Sometimes serving means different things to different parties. In the case of the "service revolver" in the above story, it was an instrument of mercy for the animals, danger for the farmer. Likewise is our leadership in the lives of those we affect. We may have tendencies and strengths that are effective for some, detrimental to others. This is where the best leaders understand that the most impactful leadership often involves treating people uniquely as individuals.
I know in my own leadership experience I find myself "going gentle" with some while "hitting hard" with others. This is because each of us is a uniquely created and infinitely complex individual. We are made in the image of God with special characteristics, abilities, gifts, and tendencies. I can only hope I've gotten the "touch" of such individualized treatment correct!

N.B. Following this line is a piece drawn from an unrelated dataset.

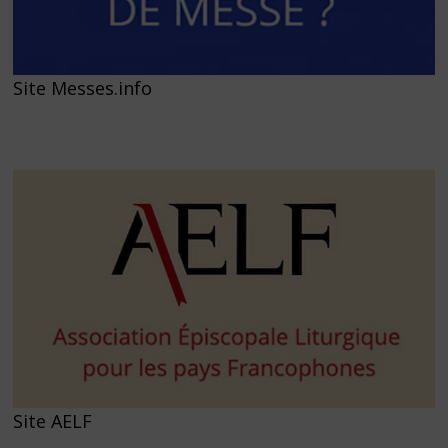
Site Messes.info
Site AELF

However, there is a simpler lesson to be gained from the farmer and the trooper, and that is one of service. The trooper was trying to help. He saw a need and did his duty. This, too, is illustrative of the proper function of a leader. Leaders serve. Leaders are not meant to sit in a position of authority and soak up the benefits of title. They serve again and again from different positions and in various circumstances. In fact, leaders themselves could be said to be 'service revolvers:' going from person to person and from opportunity to opportunity to 'be of' service. Their privileges are not for their pleasure but rather for their purpose.
The purpose of a leader is a multi-faceted consideration, including casting and pursuing a vision, service to others, sacrificing self for larger issues, standing in the gap where others fail to stand, holding strong to principles, fighting for causes, taking responsibility, giving credit, eliminating obstacles, developing more leaders, and empowering and encouraging others. Orchestrations, administration, management, and coordination must also be looked to; usually by placing others with requisite gifts into correct positions. In short, leadership is the giving of what you have to others so they can collectively give (and accomplish) more than otherwise would have been possible. We add when we do, but we multiply when we lead.
Consider your gifts, your position, your abilities, and your blessings. Mobilize those assets in the service of others wherever you are, whoever you are, and with whatever you have, whenever you can. In this way, you'll be leading; you'll be a service revolver. Just don't shoot any farmers.